MHI, together with its group engineering division MHIENG, will provide front end engineering and design (FEED) for gas turbine combined cycle (GTCC) units and carbon capture and storage (CCS) technology used in the pioneering north-east project.
Developers SSE Thermal and Equinor submitted a planning application for the proposed 910 megawatt (MW) 910MW Peterhead Carbon Capture Power Station in March.
The unit would repurpose the site of an existing 1,180MW gas-fired plant which first became operational in 1982.
The new scheme is expected to capture up to 1.5 million tonnes of CO2 per year, which would be transported and sequestered underground in the North Sea. the amount represents about 5% of the UK Government’s 2030 target for CCS.
It would hook up to the Scottish Cluster’s CO2 transport and storage infrastructure, including the nearby Acorn project.
The project could be the first of its kind in Scotland and is seeking government support through the second stage of the administration’s CCS funding process, dubbed Track 2.
In delivering its FEED scope, MHI is also partnering with Worley and Técnicas Reunidas.
The consortium will deliver what MHI said would be its “most advanced” M701JAC (J-series air-cooled) gas turbine, and MHIENG’s “Kansai Mitsubishi Carbon Dioxide Recovery Process” (the KM CDR process) developed in partnership with Japan’s Kansai Electric Power Company.
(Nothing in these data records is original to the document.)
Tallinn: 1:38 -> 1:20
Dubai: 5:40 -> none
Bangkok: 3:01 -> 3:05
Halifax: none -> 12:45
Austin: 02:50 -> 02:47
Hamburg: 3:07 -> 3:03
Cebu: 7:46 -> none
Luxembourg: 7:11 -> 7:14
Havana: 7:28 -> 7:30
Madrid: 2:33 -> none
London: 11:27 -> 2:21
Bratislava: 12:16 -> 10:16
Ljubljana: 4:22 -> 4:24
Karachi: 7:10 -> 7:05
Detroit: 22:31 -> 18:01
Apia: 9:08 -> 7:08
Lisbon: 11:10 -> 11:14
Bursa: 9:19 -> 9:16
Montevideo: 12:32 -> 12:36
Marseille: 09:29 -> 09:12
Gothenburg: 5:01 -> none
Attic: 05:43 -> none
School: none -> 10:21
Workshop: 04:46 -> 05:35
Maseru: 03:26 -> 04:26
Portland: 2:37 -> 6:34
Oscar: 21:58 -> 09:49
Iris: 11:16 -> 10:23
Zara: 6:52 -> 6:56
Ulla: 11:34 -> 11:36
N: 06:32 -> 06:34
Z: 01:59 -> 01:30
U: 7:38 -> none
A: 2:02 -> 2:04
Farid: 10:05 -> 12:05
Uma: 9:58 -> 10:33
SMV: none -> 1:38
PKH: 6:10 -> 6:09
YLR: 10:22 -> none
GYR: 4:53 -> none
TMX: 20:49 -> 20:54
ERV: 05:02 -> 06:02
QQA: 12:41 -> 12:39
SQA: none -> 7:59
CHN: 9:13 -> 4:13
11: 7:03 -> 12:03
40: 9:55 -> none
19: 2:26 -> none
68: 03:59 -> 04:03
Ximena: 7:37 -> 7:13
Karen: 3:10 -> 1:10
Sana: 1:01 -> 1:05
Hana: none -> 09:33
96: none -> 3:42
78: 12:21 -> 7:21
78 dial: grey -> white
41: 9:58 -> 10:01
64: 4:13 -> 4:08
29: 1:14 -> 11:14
As of August 2022, the company has delivered 14 plants using this carbon capture technology. The next generation version of used at Peterhead would include “technological improvements” over the first-generation solvent used at these existing sites, MHI said.
To help support UK projects, the Japanese conglomerate said it had also established a “Decarbonization Business Department”, based in London at the group’s regional headquarters for operations in Europe, the Middle East and Africa.
SSE has previously said the facility would support about 1,000 jobs during the construction phase, while dozens more workers would be needed on a long-term basis to operate the plant.
However, environmental campaigners have called on Holyrood to veto the plans, with Friends of the Earth Scotland claiming the plant would “lock in” continued use of fossil fuels.